Focus on what makes your work valuable.

Answering a Different Kind of Question

  • ML doesn't bring intelligence, it brings predictions
  • Must frame problems as prediction ones, and it's not so good at explaining causation

Causal questions are everywhere: - Does X cause an increase in sales? - Does higher education lead to higher earnings? - Does immigration cause unemployment to go up?

ML and correlation-type predictions don't work for these questions.

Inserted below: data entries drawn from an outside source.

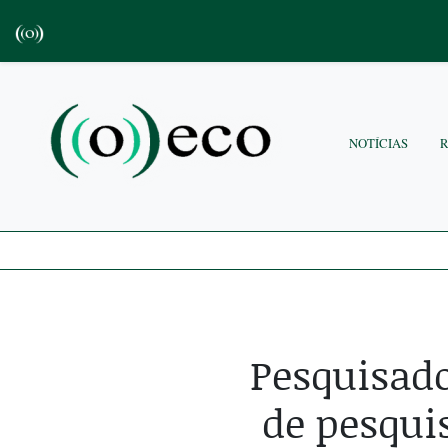
NOTÍCIAS
Pesquisado
de pesqui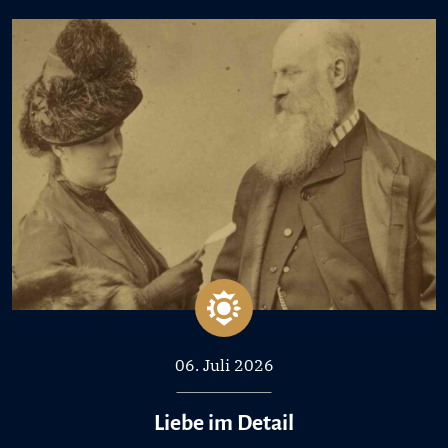
06. Juli 2026
Liebe im Detail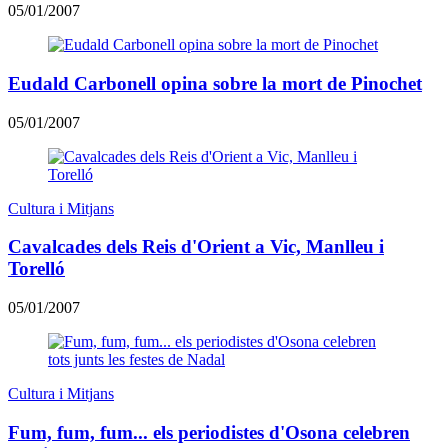
05/01/2007
Eudald Carbonell opina sobre la mort de Pinochet
05/01/2007
Cultura i Mitjans
Cavalcades dels Reis d'Orient a Vic, Manlleu i
Torelló
05/01/2007
Cultura i Mitjans
Fum, fum, fum... els periodistes d'Osona celebren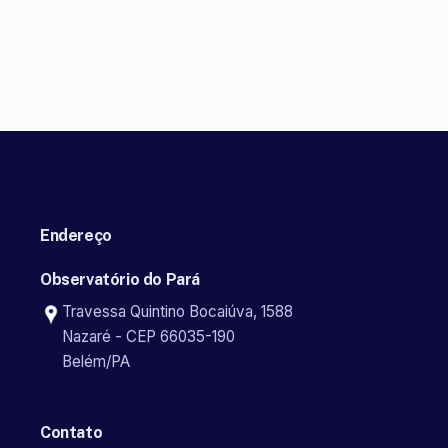
Endereço
Observatório do Pará
Travessa Quintino Bocaiúva, 1588
Nazaré - CEP 66035-190
Belém/PA
Contato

We always hear that correlation isn't causation: - Explaining why takes some understanding - This book explains how to figure out when correlation is causation

When Association is Causation

We can intuitively understand why correlation doesn't necessarily mean causation: - If someone says that schools that give their students tablets to work with perform better, we can quickly point out that these schools are probably better funded, richer families, etc. - We can't say that tablets make students perform better, but they're associated/correlated with better performance (due to underlying factors)

import pandas as pd
import numpy as np
from scipy.special import expit
import seaborn as sns
import matplotlib.pyplot as plt
from matplotlib import style
style.use("fivethirtyeight")

np.random.seed(123)
n = 100
tuition = np.random.normal(1000, 300, n).round()
tablet = np.random.binomial(1, expit((tuition - tuition.mean()) / tuition.std())).astype(bool)
enem_score = np.random.normal(200 - 50 * tablet + 0.7 * tuition, 200)
enem_score = (enem_score - enem_score.min()) / enem_score.max()
enem_score *= 1000

df = pd.DataFrame(dict(enem_score=enem_score, Tuition=tuition, Tablet=tablet))
df
enem_score Tuition Tablet
0 227.622953 674.0 False
1 219.079925 1299.0 True
2 400.889622 1085.0 False
3 122.761509 548.0 False
4 315.064276 826.0 False
... ... ... ...
95 451.019929 1309.0 True
96 113.288467 675.0 True
97 116.042782 591.0 False
98 266.238616 1114.0 True
99 297.431514 886.0 True

100 rows × 3 columns

plt.figure(figsize=(6,8))
sns.boxplot(y="enem_score", x="Tablet", data=df).set_title("ENEM score by Tablet in Class")
plt.show()

png

$T_i$ is the treatment intake for unit $i$: - 1 if unit $i$ received the treatment - 0 otherwise

$Y_i$ is the observed outcome variable of interest for unit $i$

The fundamental problem of causal inference is we can never observe the same unit with/without treatment: - Like two diverging roads in life... you always wonder what could have been </3 - Potential outcomes are talked about a lot, denoting what would/could have happened if some treatment was taken - Sometimes call the outcome that happened "factual", and the one that didn't as "counterfactual"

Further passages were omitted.